* PROBLEM REQUIREMENTS *
Gather all lines in the entries that include the word "standard".

* * *

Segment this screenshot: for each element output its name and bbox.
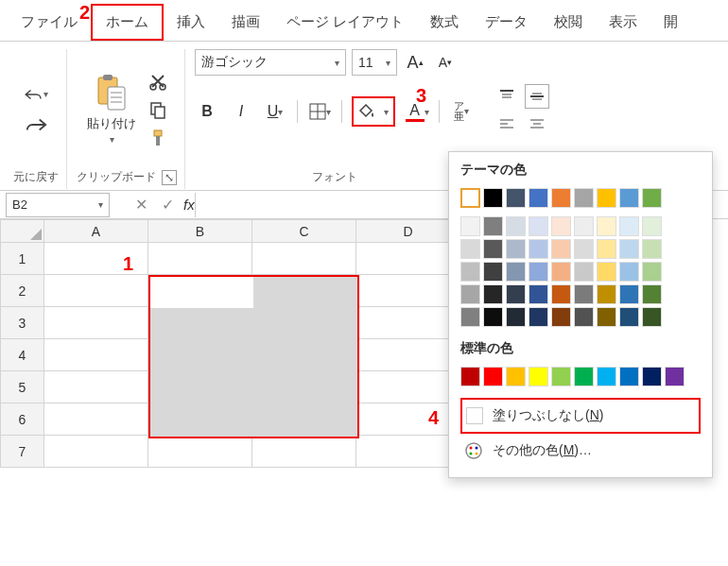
cell[interactable] [148,307,252,339]
row-header-3[interactable]: 3 [1,307,44,339]
theme-swatch[interactable] [551,216,571,236]
theme-swatch[interactable] [619,188,639,208]
row-header-4[interactable]: 4 [1,339,44,371]
theme-swatch[interactable] [483,307,503,327]
tab-formula[interactable]: 数式 [417,6,472,39]
tab-review[interactable]: 校閲 [541,6,596,39]
tab-draw[interactable]: 描画 [218,6,273,39]
theme-swatch[interactable] [506,216,526,236]
theme-swatch[interactable] [642,188,662,208]
theme-swatch[interactable] [619,262,639,282]
theme-swatch[interactable] [460,262,480,282]
tab-data[interactable]: データ [472,6,541,39]
align-middle-button[interactable] [525,84,549,109]
row-header-1[interactable]: 1 [1,243,44,275]
standard-swatch[interactable] [619,367,639,386]
standard-swatch[interactable] [460,367,480,386]
standard-swatch[interactable] [574,367,594,386]
theme-swatch[interactable] [529,216,548,236]
theme-swatch[interactable] [642,239,662,259]
cell[interactable] [252,307,356,339]
theme-swatch[interactable] [597,307,616,327]
theme-swatch[interactable] [460,307,480,327]
copy-button[interactable] [146,97,170,122]
theme-swatch[interactable] [619,284,639,304]
cell[interactable] [44,307,148,339]
cell[interactable] [44,371,148,403]
no-fill-option[interactable]: 塗りつぶしなし(N) [460,398,701,434]
tab-file[interactable]: ファイル [8,6,91,39]
theme-swatch[interactable] [506,307,526,327]
cell[interactable] [356,307,460,339]
theme-swatch[interactable] [551,262,571,282]
col-header-A[interactable]: A [44,220,148,243]
fill-color-button[interactable] [355,99,379,124]
cell[interactable] [44,275,148,307]
theme-swatch[interactable] [460,216,480,236]
tab-dev[interactable]: 開 [650,6,691,39]
theme-swatch[interactable] [506,239,526,259]
standard-swatch[interactable] [529,367,548,386]
cancel-formula-button[interactable]: ✕ [130,196,151,214]
cell[interactable] [252,275,356,307]
font-name-select[interactable]: 游ゴシック▾ [195,49,346,76]
theme-swatch[interactable] [574,307,594,327]
theme-swatch[interactable] [506,262,526,282]
theme-swatch[interactable] [574,284,594,304]
theme-swatch[interactable] [483,262,503,282]
cell[interactable] [148,371,252,403]
theme-swatch[interactable] [460,284,480,304]
cell[interactable] [148,243,252,275]
enter-formula-button[interactable]: ✓ [157,196,178,214]
cell[interactable] [356,371,460,403]
col-header-D[interactable]: D [356,220,460,243]
row-header-7[interactable]: 7 [1,436,44,468]
theme-swatch[interactable] [551,188,571,208]
cell[interactable] [252,436,356,468]
theme-swatch[interactable] [574,188,594,208]
format-painter-button[interactable] [146,126,170,150]
cell[interactable] [44,403,148,436]
row-header-6[interactable]: 6 [1,403,44,436]
standard-swatch[interactable] [642,367,662,386]
theme-swatch[interactable] [529,239,548,259]
theme-swatch[interactable] [551,284,571,304]
theme-swatch[interactable] [483,188,503,208]
cell[interactable] [252,371,356,403]
cell[interactable] [148,403,252,436]
cell[interactable] [356,339,460,371]
col-header-C[interactable]: C [252,220,356,243]
theme-swatch[interactable] [597,216,616,236]
increase-font-button[interactable]: A▴ [403,50,427,75]
tab-insert[interactable]: 挿入 [164,6,218,39]
tab-view[interactable]: 表示 [596,6,650,39]
theme-swatch[interactable] [506,284,526,304]
underline-button[interactable]: U ▾ [263,99,287,124]
theme-swatch[interactable] [529,284,548,304]
font-size-select[interactable]: 11▾ [352,49,397,76]
align-left-button[interactable] [494,112,519,137]
more-colors-option[interactable]: その他の色(M)… [460,434,701,468]
theme-swatch[interactable] [529,188,548,208]
theme-swatch[interactable] [597,284,616,304]
redo-button[interactable] [24,112,48,137]
standard-swatch[interactable] [483,367,503,386]
theme-swatch[interactable] [642,284,662,304]
row-header-5[interactable]: 5 [1,371,44,403]
select-all-corner[interactable] [1,220,44,243]
theme-swatch[interactable] [529,262,548,282]
clipboard-launcher[interactable]: ⤡ [162,170,177,185]
fill-color-dropdown[interactable]: ▾ [379,99,392,124]
decrease-font-button[interactable]: A▾ [433,50,458,75]
cut-button[interactable] [146,69,170,94]
cell[interactable] [44,339,148,371]
theme-swatch[interactable] [483,216,503,236]
col-header-B[interactable]: B [148,220,252,243]
theme-swatch[interactable] [619,307,639,327]
undo-button[interactable]: ▾ [24,82,48,107]
theme-swatch[interactable] [460,188,480,208]
theme-swatch[interactable] [551,239,571,259]
standard-swatch[interactable] [597,367,616,386]
theme-swatch[interactable] [460,239,480,259]
theme-swatch[interactable] [597,239,616,259]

* * *

* ANSWER SECTION *
standard-swatch[interactable] [619,367,639,386]
standard-swatch[interactable] [460,367,480,386]
standard-swatch[interactable] [574,367,594,386]
standard-swatch[interactable] [529,367,548,386]
standard-swatch[interactable] [642,367,662,386]
standard-swatch[interactable] [483,367,503,386]
standard-swatch[interactable] [597,367,616,386]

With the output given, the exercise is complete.